Southbank Centre is the UK’s largest arts centre, occupying a 11 acre site that sits in the midst of London’s most vibrant cultural quarter on the South Bank of the Thames. We exist to present great cultural experiences that bring people together and we achieve this by providing the space and the opportunities for artists to create and present their best work and by creating a place where as many people as possible can come together to experience bold, unusual and eye-opening work. We want to take people out of the everyday, every day.

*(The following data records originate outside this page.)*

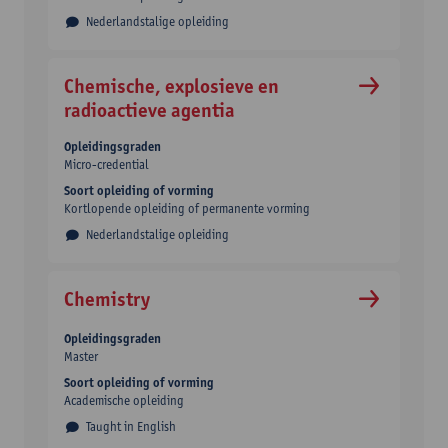
Nederlandstalige opleiding
Chemische, explosieve en
radioactieve agentia
Opleidingsgraden
Micro-credential
Soort opleiding of vorming
Kortlopende opleiding of permanente vorming
Nederlandstalige opleiding
Chemistry
Opleidingsgraden
Master
Soort opleiding of vorming
Academische opleiding
Taught in English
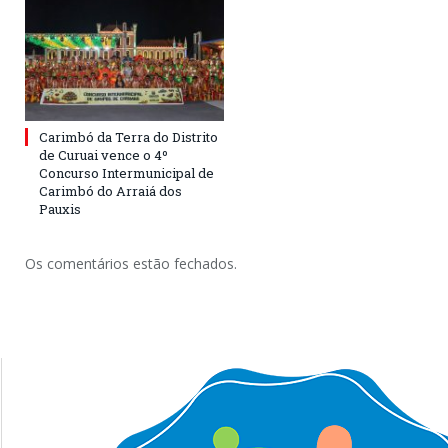
Carimbó da Terra do Distrito
de Curuai vence o 4º
Concurso Intermunicipal de
Carimbó do Arraiá dos
Pauxis
Os comentários estão fechados.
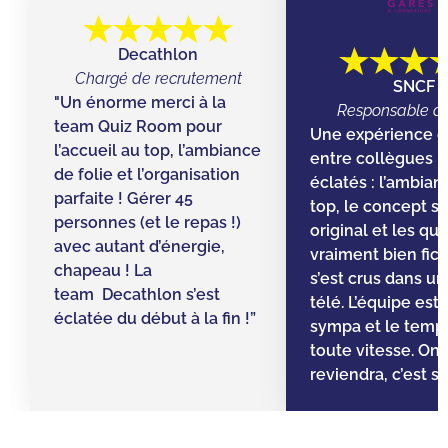
Decathlon
Chargé de recrutement
SNCF
"Un énorme merci à la
Responsable d’
team Quiz Room pour
Une expérience g
l’accueil au top, l’ambiance
entre collègues ! 
de folie et l’organisation
éclatés : l’ambian
parfaite ! Gérer 45
top, le concept s
personnes (et le repas !)
original et les qu
avec autant d’énergie,
vraiment bien fic
chapeau ! La
s’est crus dans un 
team Decathlon s’est
télé. L’équipe est
éclatée du début à la fin !”
sympa et le temps 
toute vitesse. On
reviendra, c’est sû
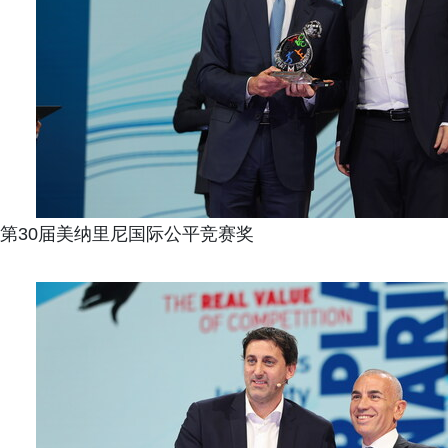
第30届美纳里尼国际公平竞赛奖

The site has an extraordinary creative and architectural history stretching back to the 1951 Festival of Britain. Southbank Centre is made up of the Royal Festival Hall, Queen Elizabeth Hall, Purcell Room and Hayward Gallery and the outside space surrounding them – as well as being home to the National Poetry Library and the Arts Council Collection.
It is the home to four Resident Orchestras (London Philharmonic Orchestra, Philharmonia Orchestra, London Sinfonietta and Orchestra of the Age of Enlightenment) and four Associate Orchestras (Aurora Orchestra, BBC Concert Orchestra, Chineke! Orchestra and National Youth Orchestra of Great Britain).

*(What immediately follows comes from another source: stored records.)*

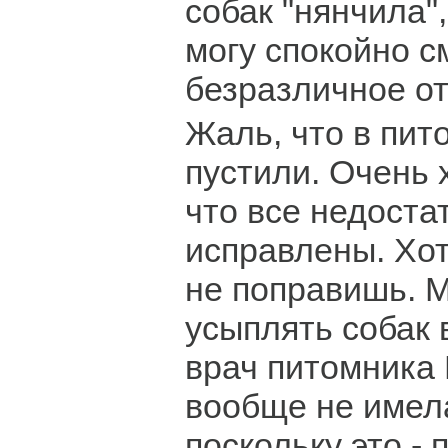
собак "нянчила",
могу спокойно с
безразличное от
Жаль, что в пито
пустили. Очень 
что все недоста
исправлены. Хо
не поправишь. М
усыплять собак
врач питомника 
вообще не имел
поскольку это - 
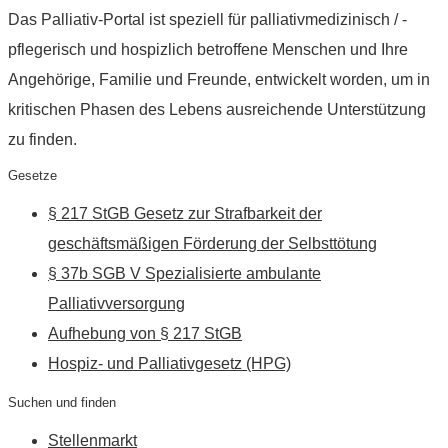
Das Palliativ-Portal ist speziell für palliativmedizinisch / -
pflegerisch und hospizlich betroffene Menschen und Ihre
Angehörige, Familie und Freunde, entwickelt worden, um in
kritischen Phasen des Lebens ausreichende Unterstützung
zu finden.
Gesetze
§ 217 StGB Gesetz zur Strafbarkeit der
geschäftsmäßigen Förderung der Selbsttötung
§ 37b SGB V Spezialisierte ambulante
Palliativversorgung
Aufhebung von § 217 StGB
Hospiz- und Palliativgesetz (HPG)
Suchen und finden
Stellenmarkt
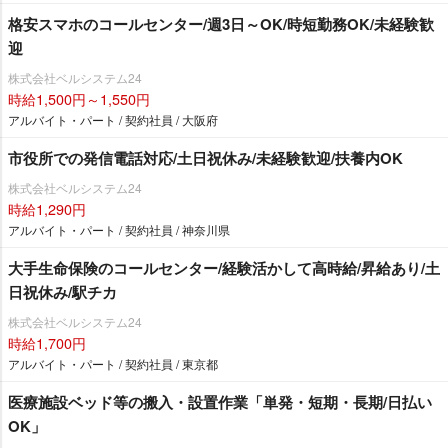
格安スマホのコールセンター/週3日～OK/時短勤務OK/未経験歓
迎
株式会社ベルシステム24
時給1,500円～1,550円
アルバイト・パート / 契約社員 / 大阪府
市役所での発信電話対応/土日祝休み/未経験歓迎/扶養内OK
株式会社ベルシステム24
時給1,290円
アルバイト・パート / 契約社員 / 神奈川県
大手生命保険のコールセンター/経験活かして高時給/昇給あり/土
日祝休み/駅チカ
株式会社ベルシステム24
時給1,700円
アルバイト・パート / 契約社員 / 東京都
医療施設ベッド等の搬入・設置作業「単発・短期・長期/日払い
OK」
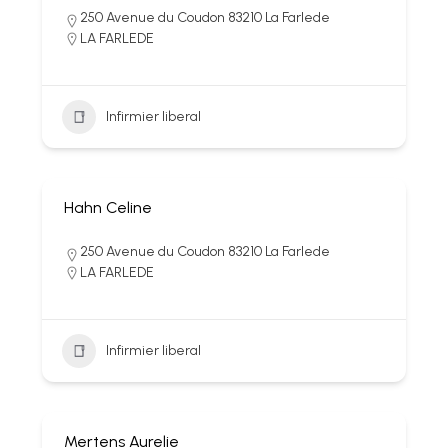
250 Avenue du Coudon 83210 La Farlede
LA FARLEDE
Infirmier liberal
Hahn Celine
250 Avenue du Coudon 83210 La Farlede
LA FARLEDE
Infirmier liberal
Mertens Aurelie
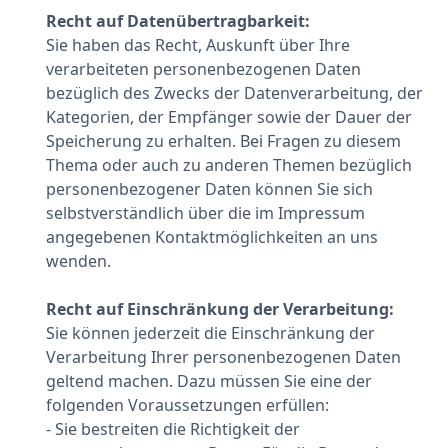
Recht auf Datenübertragbarkeit:
Sie haben das Recht, Auskunft über Ihre
verarbeiteten personenbezogenen Daten
bezüglich des Zwecks der Datenverarbeitung, der
Kategorien, der Empfänger sowie der Dauer der
Speicherung zu erhalten. Bei Fragen zu diesem
Thema oder auch zu anderen Themen bezüglich
personenbezogener Daten können Sie sich
selbstverständlich über die im Impressum
angegebenen Kontaktmöglichkeiten an uns
wenden.
Recht auf Einschränkung der Verarbeitung:
Sie können jederzeit die Einschränkung der
Verarbeitung Ihrer personenbezogenen Daten
geltend machen. Dazu müssen Sie eine der
folgenden Voraussetzungen erfüllen:
- Sie bestreiten die Richtigkeit der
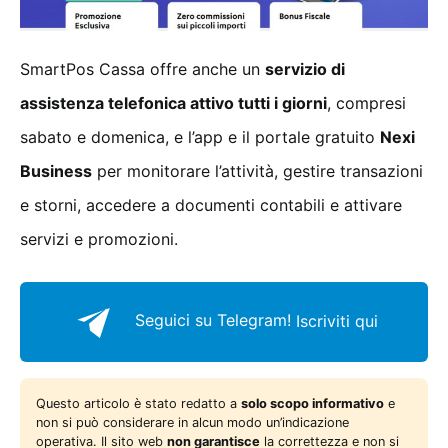
SmartPos Cassa offre anche un
servizio di
assistenza telefonica attivo tutti i giorni
, compresi
sabato e domenica, e l’app e il portale gratuito
Nexi
Business
per monitorare l’attività, gestire transazioni
e storni, accedere a documenti contabili e attivare
servizi e promozioni.
Seguici su Telegram!
Iscriviti qui
Questo articolo è stato redatto a
solo scopo informativo
e
non si può considerare in alcun modo un’indicazione
operativa. Il sito web
non garantisce
la correttezza e non si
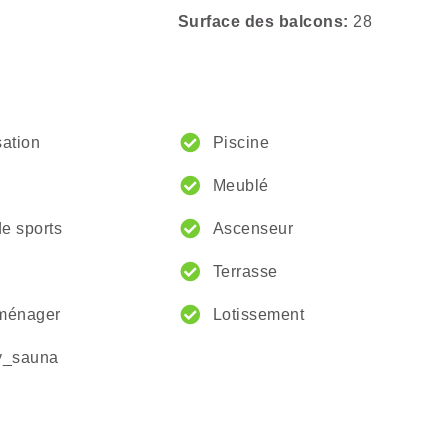
Surface des balcons
28
sation
Piscine
Meublé
e sports
Ascenseur
Terrasse
oménager
Lotissement
y_sauna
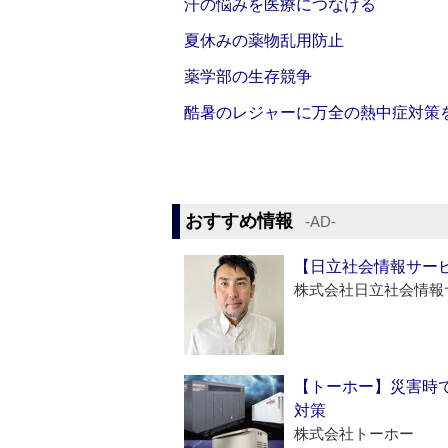
汗の悩みを医療につなげる
夏休みの薬物乱用防止
薬学部の生存競争
酷暑のレジャーに万全の熱中症対策
おすすめ情報
‐AD‐
【日立社会情報サー
株式会社日立社会情報
【トーホー】災害時
対策
株式会社トーホー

It is also the venue for the London Literature Festival, the annual Meltdown festival of contemporary music and the recent introduction of the Purcell sessions which encourage artists to push boundaries and forge connections across art forms.
The Centre is committed to accessibility to the Arts and runs an extensive and unique range of free programming within and outside the venues.
We also have an active Creative Learning role, actively engaged with local schools and the developers of the successful Art by Post initiative during the lockdowns. This is key to our accessibility and social impact aspirations and there is much more to do in this space.